Tournant économique (1961-1977) 
Malgré la « tutelle » soviétique, l’économie finlandaise s’oriente de plus en plus vers l’Ouest. Associée en 1961 à l’Association européenne de libre-échange (AELE), la Finlande signe en 1973 un accord de libre-échange avec la CEE (Europe des Neuf). Pour maintenir l’équilibre, elle doit conclure également un accord de coopération avec le Comecon. A mi-chemin entre les deux blocs, Helsinki est choisie comme siège de la Conférence sur la sécurité et la coopération en Europe. En juillet 1975 y est signé un traité consacrant la politique de détente. Sur le plan intérieur, les communistes participent en 1977 au gouvernement d’union. La forte poussée des conservateurs aux élections de mars 1979 n’empêche pas qu’un social-démocrate très modéré, Mauno Koïvisto, docker devenu agrégé de sociologie, prenne la tête du gouvernement.

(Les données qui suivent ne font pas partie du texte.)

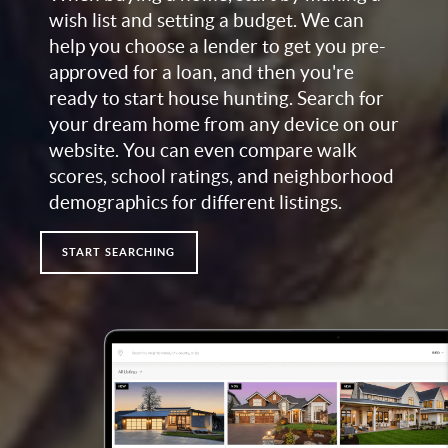
wish list and setting a budget. We can
help you choose a lender to get you pre-
approved for a loan, and then you're
ready to start house hunting. Search for
your dream home from any device on our
website. You can even compare walk
scores, school ratings, and neighborhood
demographics for different listings.
START SEARCHING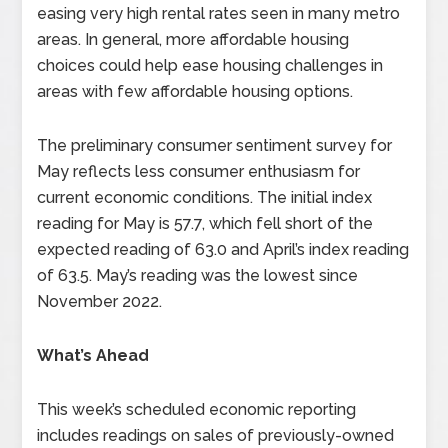
easing very high rental rates seen in many metro
areas. In general, more affordable housing
choices could help ease housing challenges in
areas with few affordable housing options.
The preliminary consumer sentiment survey for
May reflects less consumer enthusiasm for
current economic conditions. The initial index
reading for May is 57.7, which fell short of the
expected reading of 63.0 and April’s index reading
of 63.5. May’s reading was the lowest since
November 2022.
What’s Ahead
This week’s scheduled economic reporting
includes readings on sales of previously-owned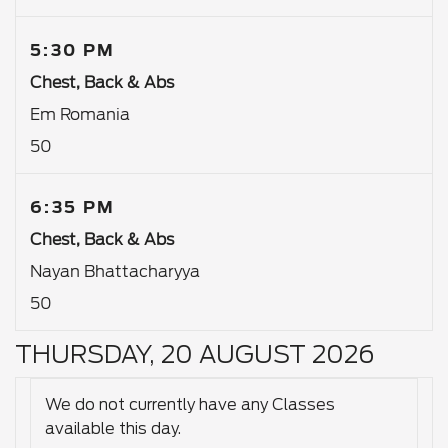
5:30 PM
Chest, Back & Abs
Em Romania
50
6:35 PM
Chest, Back & Abs
Nayan Bhattacharyya
50
THURSDAY, 20 AUGUST 2026
We do not currently have any Classes
available this day.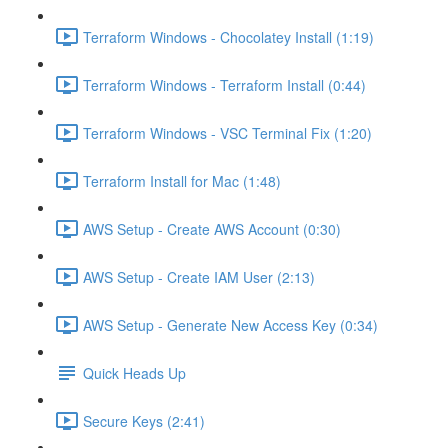
Terraform Windows - Chocolatey Install (1:19)
Terraform Windows - Terraform Install (0:44)
Terraform Windows - VSC Terminal Fix (1:20)
Terraform Install for Mac (1:48)
AWS Setup - Create AWS Account (0:30)
AWS Setup - Create IAM User (2:13)
AWS Setup - Generate New Access Key (0:34)
Quick Heads Up
Secure Keys (2:41)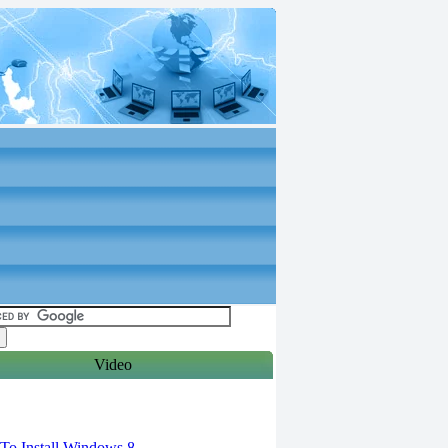
Video
torials
o Install Windows 8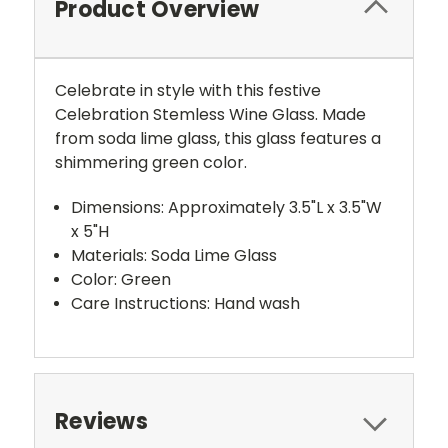
Product Overview
Celebrate in style with this festive
Celebration Stemless Wine Glass. Made
from soda lime glass, this glass features a
shimmering green color.
Dimensions: Approximately 3.5"L x 3.5"W
x 5"H
Materials: Soda Lime Glass
Color: Green
Care Instructions: Hand wash
Reviews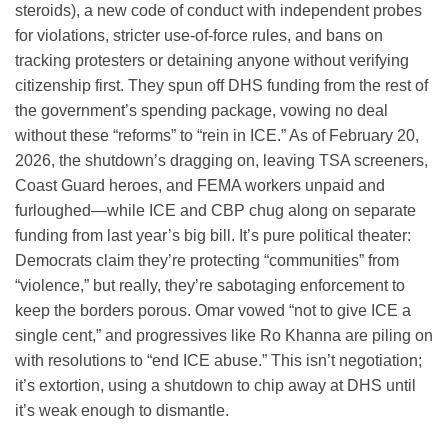
steroids), a new code of conduct with independent probes
for violations, stricter use-of-force rules, and bans on
tracking protesters or detaining anyone without verifying
citizenship first. They spun off DHS funding from the rest of
the government’s spending package, vowing no deal
without these “reforms” to “rein in ICE.” As of February 20,
2026, the shutdown’s dragging on, leaving TSA screeners,
Coast Guard heroes, and FEMA workers unpaid and
furloughed—while ICE and CBP chug along on separate
funding from last year’s big bill. It’s pure political theater:
Democrats claim they’re protecting “communities” from
“violence,” but really, they’re sabotaging enforcement to
keep the borders porous. Omar vowed “not to give ICE a
single cent,” and progressives like Ro Khanna are piling on
with resolutions to “end ICE abuse.” This isn’t negotiation;
it’s extortion, using a shutdown to chip away at DHS until
it’s weak enough to dismantle.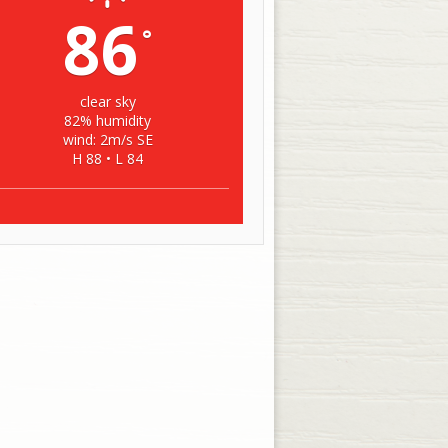
86
°
clear sky
82% humidity
wind: 2m/s SE
H 88 • L 84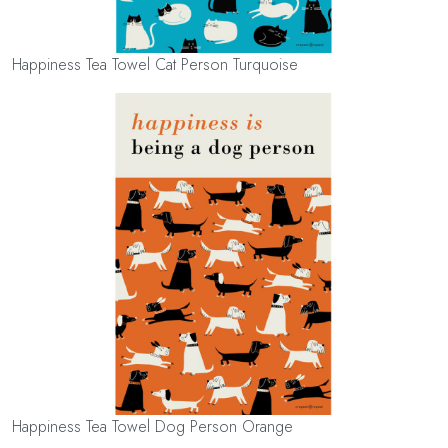
Happiness Tea Towel Cat Person Turquoise
Happiness Tea Towel Dog Person Orange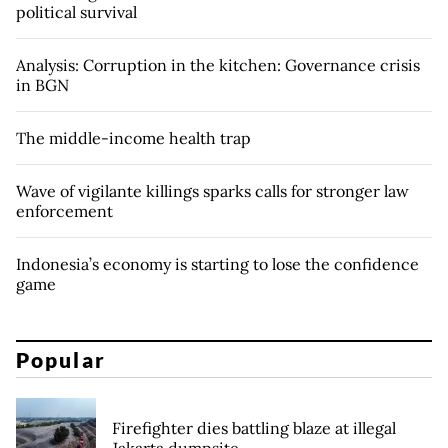
political survival
Analysis: Corruption in the kitchen: Governance crisis
in BGN
The middle-income health trap
Wave of vigilante killings sparks calls for stronger law
enforcement
Indonesia’s economy is starting to lose the confidence
game
Popular
Firefighter dies battling blaze at illegal
Jakarta dumpsite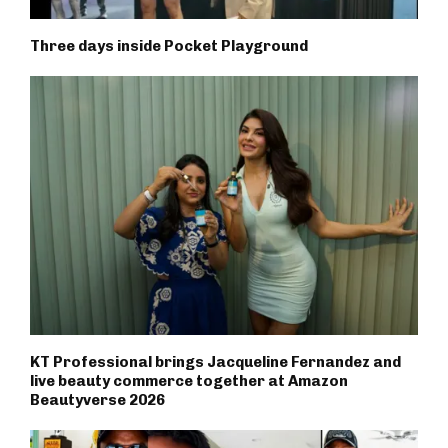
Three days inside Pocket Playground
KT Professional brings Jacqueline Fernandez and
live beauty commerce together at Amazon
Beautyverse 2026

Gouvernement de coalition (1982-1995) 
En 1982, Mauno Koivisto remplace Urho Kekkonen à la présidence de la République. Kalevi Sorsa devient alors Premier ministre à la tête d’un gouvernement de coalition socialedémocrate, communiste, centriste et libérale. Le parti communiste quitte le gouvernement à la fin de 1982, mais n’obtient que 14 % des suffrages aux élections de mars 1983, et les conservateurs 22 %. Kalevi Sorsa constitue une coalition de centre gauche sans les uns ni les autres.

Avenir européen 
En 1995, la Finlande entre dans l’Union européenne. Considérée comme une bonne élève, elle applique les recommandations en temps et en heure. Son entrée dans la communauté économique et monétaire renforce la stabilité de son économie et la position du pays au niveau international. En 1999, la Finlande préside l’Union européenne. En 2000, Tarja Halonen est la première femme élue présidente de la République. En 2006, cette sociale-démocrate est reconduite à la présidence jusqu’en 2012, avec 51,8 % des voix. Juriste de formation et issue d’un milieu modeste, celle qui se proclame « présidente de tous les Finlandais » est appréciée pour sa simplicité. Tarja Halonen a assuré la présidence européenne pour la Finlande durant le deuxième semestre 2006.